To date, more than 120 sisters have achieved degrees in counseling – including seven with master’s degrees and five-month human development seminars to nearly 100 sisters, according to an article she recently wrote, which appeared in the Association of Catholic Colleges and Universities.
Of a recent trip to Uganda, Sister Rosemary wrote that she was moved to hear first-hand from the sisters how beneficial these experiences have been.
Equipped with their new knowledge, the sisters are “transforming attitudes in their communities toward the underlying causes of HIV and AIDS,” and in doing so, filling a critical need in countries where nearly 70 percent of the global population now living with HIV and 91 percent of new infections worldwide among children can be found, according to statistics provided by AACSS-USA.
Sister Rosemary was particularly upbeat about a new program, “Transformative Education and Faith,” which weaves faith formation and Catholic teaching indelibly into the mix.

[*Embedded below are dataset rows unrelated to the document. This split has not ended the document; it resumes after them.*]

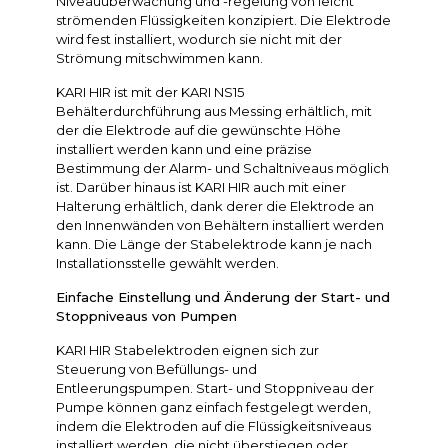
Niveauüberwachung und -regelung von leicht
strömenden Flüssigkeiten konzipiert. Die Elektrode
wird fest installiert, wodurch sie nicht mit der
Strömung mitschwimmen kann.
KARI HIR ist mit der KARI NS15
Behälterdurchführung aus Messing erhältlich, mit
der die Elektrode auf die gewünschte Höhe
installiert werden kann und eine präzise
Bestimmung der Alarm- und Schaltniveaus möglich
ist. Darüber hinaus ist KARI HIR auch mit einer
Halterung erhältlich, dank derer die Elektrode an
den Innenwänden von Behältern installiert werden
kann. Die Länge der Stabelektrode kann je nach
Installationsstelle gewählt werden.
Einfache Einstellung und Änderung der Start- und
Stoppniveaus von Pumpen
KARI HIR Stabelektroden eignen sich zur
Steuerung von Befüllungs- und
Entleerungspumpen. Start- und Stoppniveau der
Pumpe können ganz einfach festgelegt werden,
indem die Elektroden auf die Flüssigkeitsniveaus
installiert werden, die nicht überstiegen oder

Carefully created by African theologians, social sciences and researchers, with the assistance of religious women academics from the United States, the curriculum, in partnership with the Uganda Martyrs University, leads to a credit-bearing diploma, she wrote.
Those who are able to pursue this two-year residential program, which costs $15,000 all-inclusive for the two years – will be “equipped with a deeper understanding of the Catholic faith, knowledge of biblical studies and spirituality, and increased insights into the challenges of poverty, gender discrimination and injustice toward the common good,” she said.
Global Awareness
As she begins seeking “ways to help support the ministry,” Sister Rosemary said she finds herself “entering into a good conversation about religious life in the United States where vocations are diminishing, and the developing world, where they are flourishing.”’
Sisters here and in Africa are “on fire,” she said of the goal that’s “making people’s lives better. Better for families, better for the global Church.”
Some of the sisters she met are preparing for master’s degrees in pastoral faith formation in order to use their skills in their own communities.
“One sister has started a counseling center. Some are becoming counselors in girls’ high schools. Many are interested in adolescent counseling,” said Sister Rosemary, noting that the sisters take with them the strength borne of personal knowledge of what it is like to lose one or both parents to AIDS. In addition, many have experienced violence and civil unrest.
“They need someone to walk with them,” she said, to let them know, “that they are loved by God,” she said.
“When religious women get together, they tell stories of how blessed they were to be very well prepared by the sisters who were our guides. These new young religious deserve a good foundation,” she said, adding that they deserve to be able to tell the same kind of stories.